Africa faces a number of developmental challenges, in order to overcome these challenges sub-Saharan Africa needs both China and America’s assistance.  The fundamental issue at the root of sub-Sahara Africa’s problems is lack of good governance. Some of the causes of poor governance relate to Africa’s colonial legacy that did little to develop strong democratic institutions. Half a century later, after most of Africa’s nations gained independence, things are slowly changing. African states are increasingly becoming more confident in their ability to govern and choose their own development partners. It is with this new found confidence that Africa has embraced partnership with China despite criticism from Washington and the human rights (NGO) community, which has generally opposed this partnership.

Tanzania, Ghana, Zambia and Ghana are amongst a long list of countries that have benefited significantly from Afro-Chinese partnership. These countries are currently among the world's 10 fastest-growing economies. This has led to the speculation that sub-Saharan Africa as the next frontier for economic growth. While addressing business leaders in South Africa during her visit Hillary Clinton acknowledged Africa’s “enormous economic growth” in the face of global economic challenges.  A considerable fraction of this economic growth she was praised is directly comes from Afro-Sino partnerships.

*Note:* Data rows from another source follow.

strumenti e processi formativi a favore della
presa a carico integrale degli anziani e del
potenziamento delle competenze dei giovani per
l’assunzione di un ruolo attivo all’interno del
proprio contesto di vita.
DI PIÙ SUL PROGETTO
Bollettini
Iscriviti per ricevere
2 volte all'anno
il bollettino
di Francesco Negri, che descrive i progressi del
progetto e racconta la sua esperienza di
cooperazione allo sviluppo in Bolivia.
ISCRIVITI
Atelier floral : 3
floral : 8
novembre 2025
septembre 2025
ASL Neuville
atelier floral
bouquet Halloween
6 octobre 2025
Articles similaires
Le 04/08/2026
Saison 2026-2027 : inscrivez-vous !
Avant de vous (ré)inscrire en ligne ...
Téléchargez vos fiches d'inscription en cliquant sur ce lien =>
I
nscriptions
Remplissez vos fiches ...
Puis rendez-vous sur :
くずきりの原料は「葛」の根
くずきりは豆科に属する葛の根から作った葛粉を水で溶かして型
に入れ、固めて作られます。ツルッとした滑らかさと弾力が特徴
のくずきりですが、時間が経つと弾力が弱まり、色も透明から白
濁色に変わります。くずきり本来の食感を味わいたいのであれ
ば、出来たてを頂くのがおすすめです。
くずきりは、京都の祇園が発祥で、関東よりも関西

Africa has benefited greatly from partnering with China. China has brought much-needed capital investment to a continent that has suffered from years of capital flight. Chinese investments on the continent have extended to transport, education and health infrastructure. China has offered over 20,000 scholarships to African government officials for training in China. This will aid in human skills capacity development. China has also given Africa access to low-cost consumer goods. The emergence of a strong China as an alternative destination for Africa’s resources has also resulted in African countries having greater bargaining power, thus Africa has been getting the best value for its resources in the commodity market.

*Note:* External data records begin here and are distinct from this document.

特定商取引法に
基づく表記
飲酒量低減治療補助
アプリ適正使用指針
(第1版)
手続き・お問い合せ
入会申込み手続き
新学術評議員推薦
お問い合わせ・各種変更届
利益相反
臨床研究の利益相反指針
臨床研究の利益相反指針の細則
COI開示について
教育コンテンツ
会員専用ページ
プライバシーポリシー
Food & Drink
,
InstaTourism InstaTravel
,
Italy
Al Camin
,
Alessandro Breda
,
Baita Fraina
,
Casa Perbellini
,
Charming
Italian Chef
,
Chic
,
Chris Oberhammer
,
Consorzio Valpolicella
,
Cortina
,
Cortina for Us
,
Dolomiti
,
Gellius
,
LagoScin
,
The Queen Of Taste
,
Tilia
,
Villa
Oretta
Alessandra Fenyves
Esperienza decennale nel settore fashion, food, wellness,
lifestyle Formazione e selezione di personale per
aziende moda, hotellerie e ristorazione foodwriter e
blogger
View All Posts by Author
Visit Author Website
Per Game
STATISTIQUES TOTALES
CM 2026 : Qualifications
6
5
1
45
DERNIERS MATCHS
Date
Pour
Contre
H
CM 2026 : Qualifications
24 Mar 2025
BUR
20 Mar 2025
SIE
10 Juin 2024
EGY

Through aggressive deal-making, China has dramatically increased its economic footprint in Africa
(Image/graphic via Fast Company)


The worrying trend however has been that the bulk of sub-Saharan Africa’s exports to China have largely been unprocessed raw materials. The current growth model which is largely based on resource extraction and the export of raw materials is unsustainable and greatly favours China. In order to make current economic gains on the continent permanent there should be a new drive towards value addition to Africa’s resources (value-added products from African raw materials made in Africa). This should be the next step in Africa’s economic growth path.  Sub-Saharan African leaders should seek to negotiate better trade agreements that encourage greater investment in Africa’s raw material processing industries.

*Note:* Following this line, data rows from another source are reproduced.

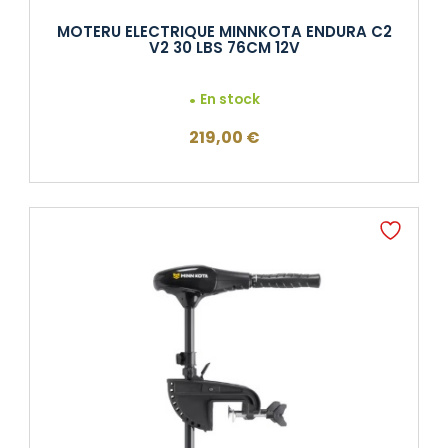
MOTERU ELECTRIQUE MINNKOTA ENDURA C2
V2 30 LBS 76CM 12V
En stock
219,00
€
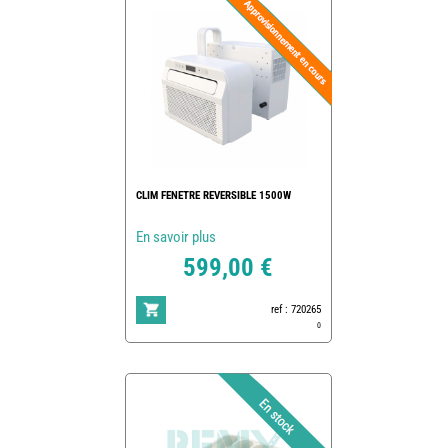
CLIM FENETRE REVERSIBLE 1500W
En savoir plus
599,00 €
ref : 720265
0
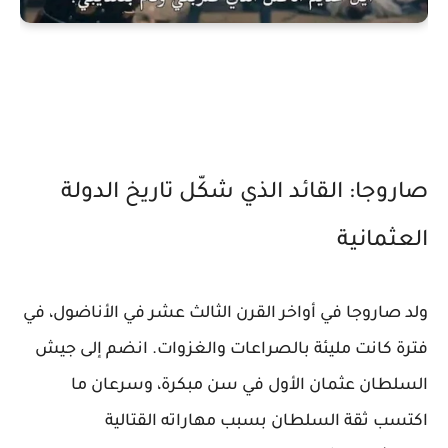
صاروجا: القائد الذي شكّل تاريخ الدولة
العثمانية
ولد صاروجا في أواخر القرن الثالث عشر في الأناضول، في
فترة كانت مليئة بالصراعات والغزوات. انضم إلى جيش
السلطان عثمان الأول في سن مبكرة، وسرعان ما
اكتسب ثقة السلطان بسبب مهاراته القتالية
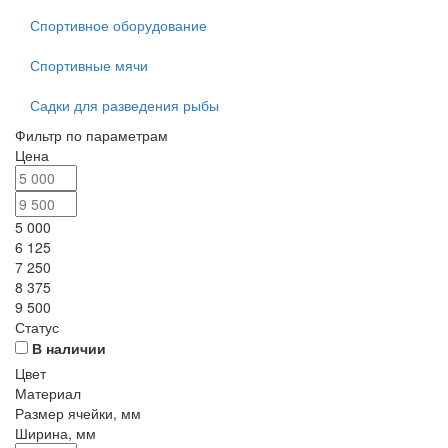
Спортивное оборудование
Спортивные мячи
Садки для разведения рыбы
Фильтр по параметрам
Цена
5 000
6 125
7 250
8 375
9 500
Статус
В наличии
Цвет
Материал
Размер ячейки, мм
Ширина, мм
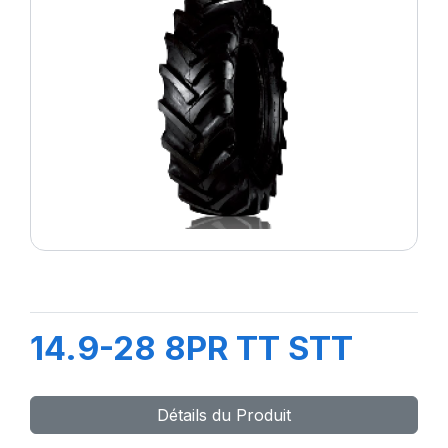
14.9-28 8PR TT STT
Détails du Produit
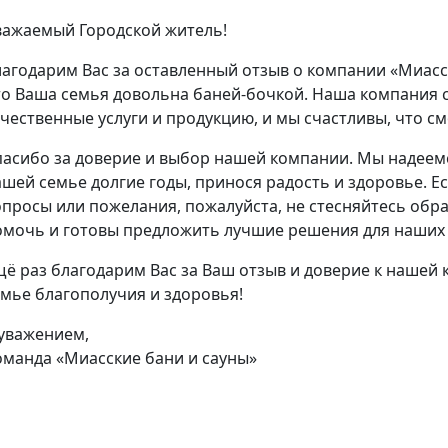
важаемый Городской житель!
лагодарим Вас за оставленный отзыв о компании «Миасс
то Ваша семья довольна баней-бочкой. Наша компания 
ачественные услуги и продукцию, и мы счастливы, что с
пасибо за доверие и выбор нашей компании. Мы надеемс
шей семье долгие годы, принося радость и здоровье. Ес
опросы или пожелания, пожалуйста, не стесняйтесь обра
омочь и готовы предложить лучшие решения для наших 
щё раз благодарим Вас за Ваш отзыв и доверие к нашей
емье благополучия и здоровья!
 уважением,
оманда «Миасские бани и сауны»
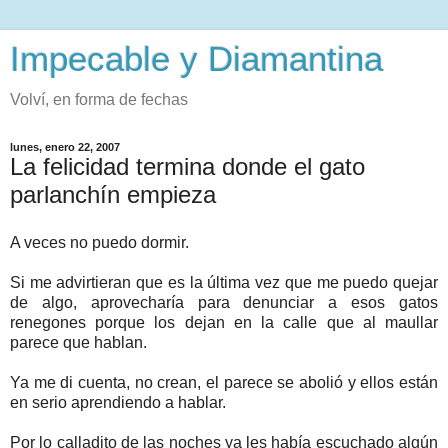
Impecable y Diamantina
Volví, en forma de fechas
lunes, enero 22, 2007
La felicidad termina donde el gato
parlanchín empieza
A veces no puedo dormir.
Si me advirtieran que es la última vez que me puedo quejar
de algo, aprovecharía para denunciar a esos gatos
renegones porque los dejan en la calle que al maullar
parece que hablan.
Ya me di cuenta, no crean, el parece se abolió y ellos están
en serio aprendiendo a hablar.
Por lo calladito de las noches ya les había escuchado algún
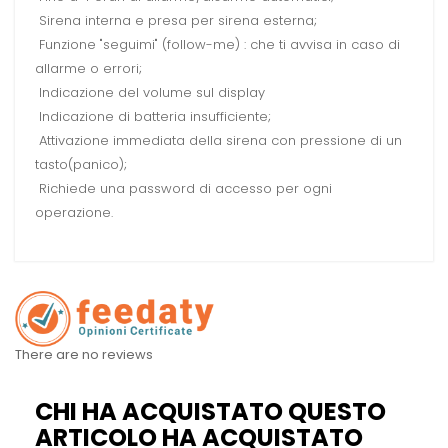
Sirena interna e presa per sirena esterna;
Funzione "seguimi" (follow-me) : che ti avvisa in caso di
allarme o errori;
Indicazione del volume sul display
Indicazione di batteria insufficiente;
Attivazione immediata della sirena con pressione di un
tasto(panico);
Richiede una password di accesso per ogni
operazione.
There are no reviews
CHI HA ACQUISTATO QUESTO
ARTICOLO HA ACQUISTATO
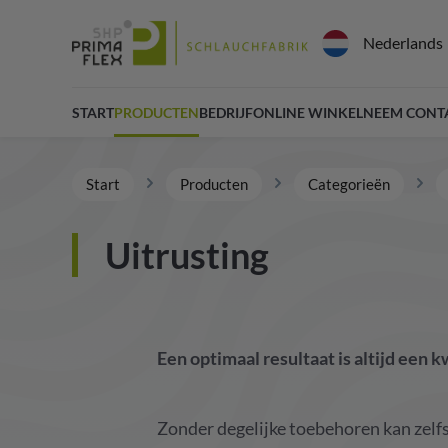
Nederlands
START
PRODUCTEN
BEDRIJF
ONLINE WINKEL
NEEM CONT
Start
Producten
Categorieën
Uitrusting
Een
optimaal
resultaat
is
altijd
een
k
Zonder
degelijke
toebehoren
kan
zelf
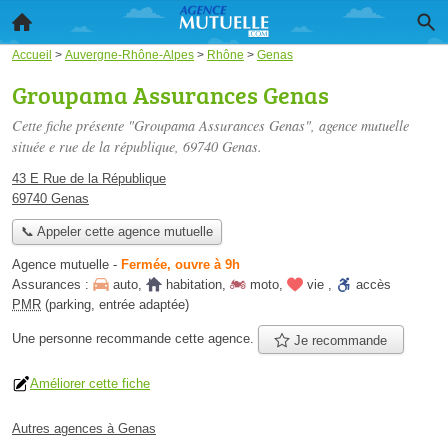
Accueil
>
Auvergne-Rhône-Alpes
>
Rhône
>
Genas
Groupama Assurances Genas
Cette fiche présente "Groupama Assurances Genas", agence mutuelle
située
e rue de la république
, 69740 Genas.
43 E Rue de la République
69740 Genas
📞 Appeler cette agence mutuelle
Agence mutuelle
-
Fermée, ouvre à 9h
Assurances :
auto
,
habitation
,
moto
,
vie
,
accès
PMR
(parking, entrée adaptée)
Une personne
recommande
cette agence.
Je recommande
Améliorer cette fiche
Autres agences à Genas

Though, as African leaders pursue greater economic growth, the continent’s democracy and human rights issues – on which it is thoroughly lacking – should not be put off Africa’s development agenda.  China represents a great opportunity for Africa as well as a geostrategic challenge to America. Instead of discouraging Africa’s partnership with China, America should find other innovative ways of encouraging African leaders to pursue political reforms as part of their development plan.

Edson Charikinya is a Zimbabwean born Chemical Engineer based in South Africa. He is the founder and Operations Director of Innovartis Technology Systems, a Pan-African technology group ​​delivering technology solutions and services to African communities and small-to-medium sized enterprises. He holds an MSc in Chemical Engineering and is currently a Ph.D. candidate at the University of Stellenbosch.